Soi-disant " mieux placée " pour " battre Sarkozy et la droite ", Royal passe le plus clair de son temps à imiter son adversaire. Ainsi, le 18 décembre, dans les Ardennes, Sarkozy fait tonner les canons d'un ordre moral à la Pétain et rend un pathétique hommage à la : " France qui croit au mérite et à l'effort, la France dure à la peine, la France dont on ne parle jamais parce qu'elle ne se plaint pas, parce qu'elle ne brûle pas les voitures, [...] parce qu'elle ne bloque pas les trains. La France qui en a assez que l'on parle en son nom. La France qui se sent mise à l'écart parce que les augmentations d'impôts sont toujours pour elle et les allocations pour les autres ". Voici revenu le mythe de la " majorité silencieuse " issue des " profondeurs de la France " opposée pêle-mêle aux émeutiers de novembre 2005 et aux conducteurs de trains en grève contre les suppressions d'emploi. Voici à nouveau la rengaine pour opposer ceux qui paient des impôts et ceux qui touchent des allocations, comme si ces derniers étaient les nouveaux nantis.
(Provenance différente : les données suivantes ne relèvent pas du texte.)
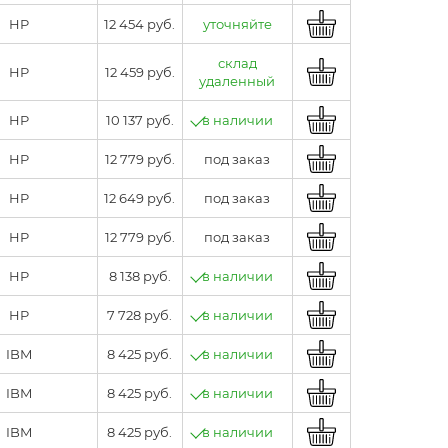
HP
12 454 руб.
уточняйте
склад
HP
12 459 руб.
удаленный
HP
10 137 руб.
в наличии
HP
12 779 руб.
под заказ
HP
12 649 руб.
под заказ
HP
12 779 руб.
под заказ
HP
8 138 руб.
в наличии
HP
7 728 руб.
в наличии
IBM
8 425 руб.
в наличии
IBM
8 425 руб.
в наличии
IBM
8 425 руб.
в наличии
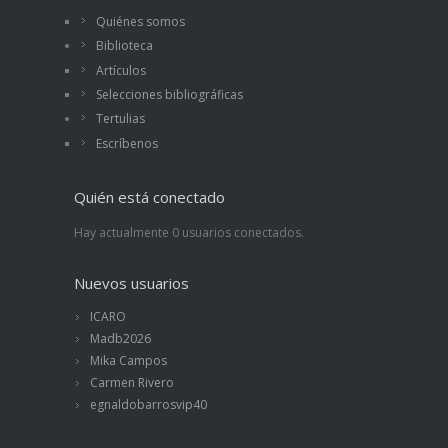
Quiénes somos
Biblioteca
Artículos
Selecciones bibliográficas
Tertulias
Escríbenos
Quién está conectado
Hay actualmente 0 usuarios conectados.
Nuevos usuarios
ICARO
Madb2026
Mika Campos
Carmen Rivero
egnaldobarrosvip40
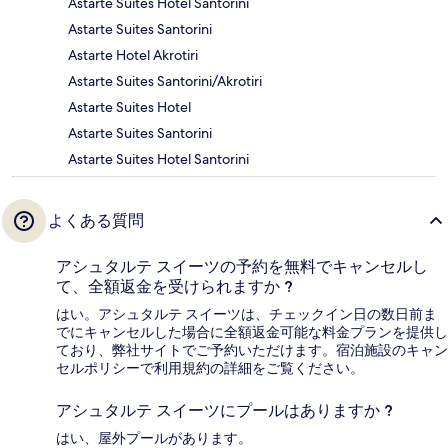
Astarte Suites Hotel Santorini
Astarte Suites Santorini
Astarte Hotel Akrotiri
Astarte Suites Santorini/Akrotiri
Astarte Suites Hotel
Astarte Suites Santorini
Astarte Suites Hotel Santorini
よくある質問
アシュタルテ スイーツの予約を無料でキャンセルし
て、全額返金を受けられますか ?
はい。アシュタルテ スイーツは、チェックイン日の数日前ま
でにキャンセルした場合に全額返金可能な料金プランを提供し
ており、弊社サイトでご予約いただけます。宿泊施設のキャン
セルポリシーで利用規約の詳細をご覧ください。
アシュタルテ スイーツにプールはありますか ?
はい、屋外プールがあります。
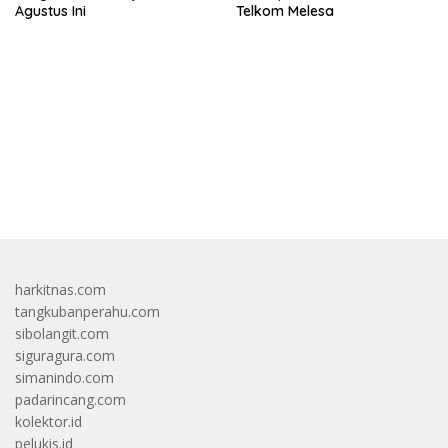
Agustus Ini
Telkom Melesa
bandar besar starlight princess1000 bagi bonus
harkitnas.com
tangkubanperahu.com
sibolangit.com
siguragura.com
simanindo.com
padarincang.com
kolektor.id
pelukis.id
À cette tirade du ministre de l'Intérieur répond en écho l'intervention tardive de la candidate du PS sur le logement par laquelle elle entend donner la priorité " à ceux qui travaillent et font l'effort de payer leur loyer ". Comme quoi, Sarkozy et Royal ne se disputent pas seulement " le monopole du coeur " mais surtout le monopole de l'ordre moral bourgeois de la sainte trinité " travail-famille-patrie ". C'est à celui ou à celle qui sera passé(e) maître ou maîtresse dans l'art de servir les intérêts des capitalistes et des banquiers.

Voilà pourquoi les salariés, les chômeurs et les jeunes ne reconnaîtront pas Royal comme leur candidate. Tous ont vu comment les média, sur ordre des capitaux qui les orientent - ceux que détiennent les capitaines d'industrie de l'Armement, entre autres - ont propulsé Royal sur le devant de la scène, de " bravitudes " en platitudes.

Les uns et les autres feignent d'oublier le déferlement de la jeunesse contre le CPE et la victoire du non, un an auparavant. Tout comme ils feignent d'ignorer l'abstentionnisme ouvrier et populaire qui est la réfraction, sur le terrain miné des élections, de la résistance ouvrière aux " réformes nécessaires " qui garantiront demain le maintien du système capitaliste fondé sur la propriété privée des moyens de production et de la compétitivité de l'impérialisme français sur le marché mondial.

Ces " réformes " ont pour objet d'en finir avec la protection sociale assise sur le salaire différé issue des cotisations ouvrières et patronales, d'en finir avec les CDI et toute réglementation du temps de travail. Le tout, sur fond de misère accrue entraînant l'appauvrissement et la déchéance rapide des " couches moyennes ". Or tout indique que les élections à venir ne feront que précipiter la crise politique et les déchirements entre les factions rivales, ce que Villepin appelle " la coalition des ambitieux ", qui ne savent plus comment affronter et domestiquer la population travailleuse et la jeunesse.